Modeling Extreme Events in Time Series and Their Impact on Seasonal Adjustment in the Post-Covid-19 Era

Abstract

A conventional approach to the extraction of latent components in a time series is to first model extreme values (including level shifts and seasonal outliers) as fixed effects, followed by their removal. Then the extreme-value adjusted series can be filtered using linear (Gaussian) techniques. A drawback is that identification of the epochs of extreme values is needed, and the uncertainty about this identification – as well as the removal of extremes – goes unmeasured.
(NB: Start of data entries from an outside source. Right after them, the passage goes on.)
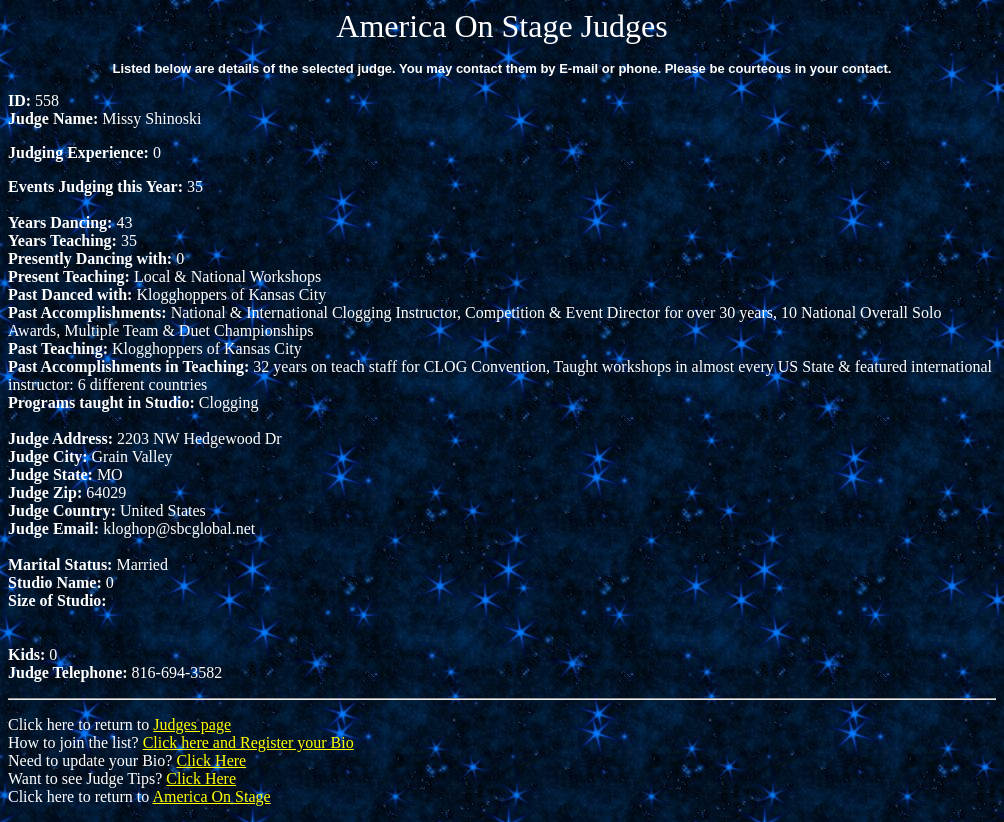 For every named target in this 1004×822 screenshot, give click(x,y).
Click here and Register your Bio (248, 742)
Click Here (211, 760)
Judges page (192, 724)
Alternatively, each outlier effect can be modeled as a particular type of latent stochastic process driven by heavy-tailed innovations; extraction of latent components then follows non-linear techniques and does not require identification of extreme epochs. We model monthly retail data impacted by the Covid-19 epidemic by incorporating additive outliers and level shifts as heavy-tailed latent processes, and estimate the unknown parameters through a Bayesian approach that utilizes Gibbs sampling. As a result, we can extract retail trends that incorporate stochastic level shifts and a full measure of the extraction uncertainty. An added benefit of the proposed approach is an estimate of a counterfactual trend following an extreme event. The posterior estimate of the counterfactual trend can be used to quantify the impact of an extreme event.